### What you are asked to do
How many of the lines below hold "ситуации"? Only the number, please.
- Opening Delimiter -
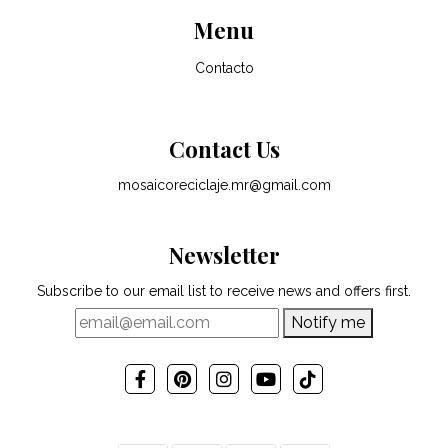
Menu
Contacto
Contact Us
mosaicoreciclaje.mr@gmail.com
Newsletter
Subscribe to our email list to receive news and offers first.
Notify me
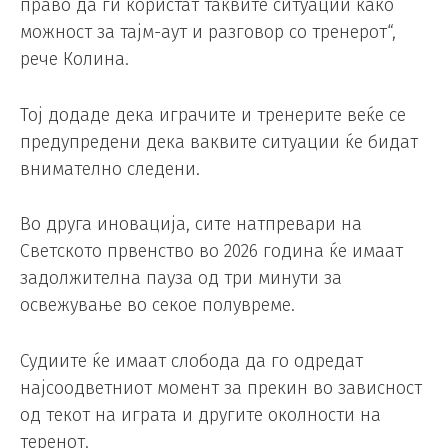
право да ги користат таквите ситуации како
можност за тајм-аут и разговор со тренерот“,
рече Колина.
Тој додаде дека играчите и тренерите веќе се
предупредени дека ваквите ситуации ќе бидат
внимателно следени.
Во друга иновација, сите натпревари на
Светското првенство во 2026 година ќе имаат
задолжителна пауза од три минути за
освежување во секое полувреме.
Судиите ќе имаат слобода да го одредат
најсоодветниот момент за прекин во зависност
од текот на играта и другите околности на
теренот.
- Closing Delimiter -
### Output of the exercise
2